3) Look up the meaning of the word special. Everything on the menu cannot be special, served on special plates with a special wine, in special glasses at a special price. Use the word too much and we really do start doubting the sincerity.
4) Tea is a hot drink. Most of us now understand that Greece has a slower pace of life and chill out enough on holiday that we're not bothered that things take a little longer to happen than we are used to in Britain. So a wait until the drinks arrive is fine, but tea takes a little time to brew in hot water, and a geological era to brew in luke warm. So when a cup of tepid water arrives with a tea bag waiting still in it's individual envelope on the saucer having not yet been close to being dampened, you should not be surprised when you hear the same phrase from the over 40's of the UK who with a grimace, chant, "Ooooo, they've no idea about tea over 'ere, do they?"
5) Taverna Greek has certain rules of etiquette. Some of us Brits make a stab at trying to learn the language a little and most that try after about 30 years of practice may achieve a level of competency known as 'Taverna Greek' which to keep us happy needs to be responded to according to certain rules. Firstly, it should not be ignored, even if your only reply is "po po, poli kala!", before you switch back to English and hope we don't befoul your classical language any further with our bumbling attempts. Secondly though, and probably far more importantly, if we've managed to ask for two beers and a saganaki correctly even down to pronoun gender and plurality, this does not indicate we are in any way fluent, and so launching into a full speed interrogation in your native tongue asking "how we learnt it?", "did we go to night class?", "How long have we lived here?", and "What do we think of the latest political scandal?", will only result in a look of utter confusion and mutterings of, "shall we just get egg and chips tomorrow at Zorba's where that welsh lass works?"
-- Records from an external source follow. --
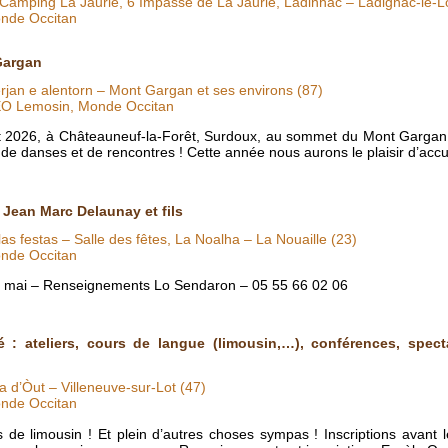
 Camping La Jaurie, 6 Impasse de La Jaurie, Ladinhac – Ladignac-le-L
nde Occitan
Gargan
jan e alentorn – Mont Gargan et ses environs (87)
EO Lemosin, Monde Occitan
 2026, à Châteauneuf-la-Forêt, Surdoux, au sommet du Mont Gargan 
de danses et de rencontres ! Cette année nous aurons le plaisir d’accu
Jean Marc Delaunay et fils
las festas – Salle des fêtes, La Noalha – La Nouaille (23)
nde Occitan
bre mai – Renseignements Lo Sendaron – 05 55 66 02 06
 : ateliers, cours de langue (limousin,…), conférences, specta
a d’Òut – Villeneuve-sur-Lot (47)
nde Occitan
 de limousin ! Et plein d’autres choses sympas ! Inscriptions avant l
So humour us, don't ignore us, and certainly don't baffle us with the language, and we'll be back to assault your ears another night over a 'special' Mousaka.
Then again all these things together with menus full of 'Rost Lamp', 'Fried Squits' and 'beef steaks' that end up being burgers, are probably part of the charm of what makes Greece such a wonderful, friendly and rich culture for me, that brings me back time and time again. Would I want any of it to change? Probably not. As the man from Shirley Valentine said, "Greece would be alright....if it were more like Spain!" Well, no it certainly would not, and if you want your ideal home toilets, egg and chips, no risk of gritty coffee, and a perfect cuppa, then bog off back to the Costas and leave Greece for me.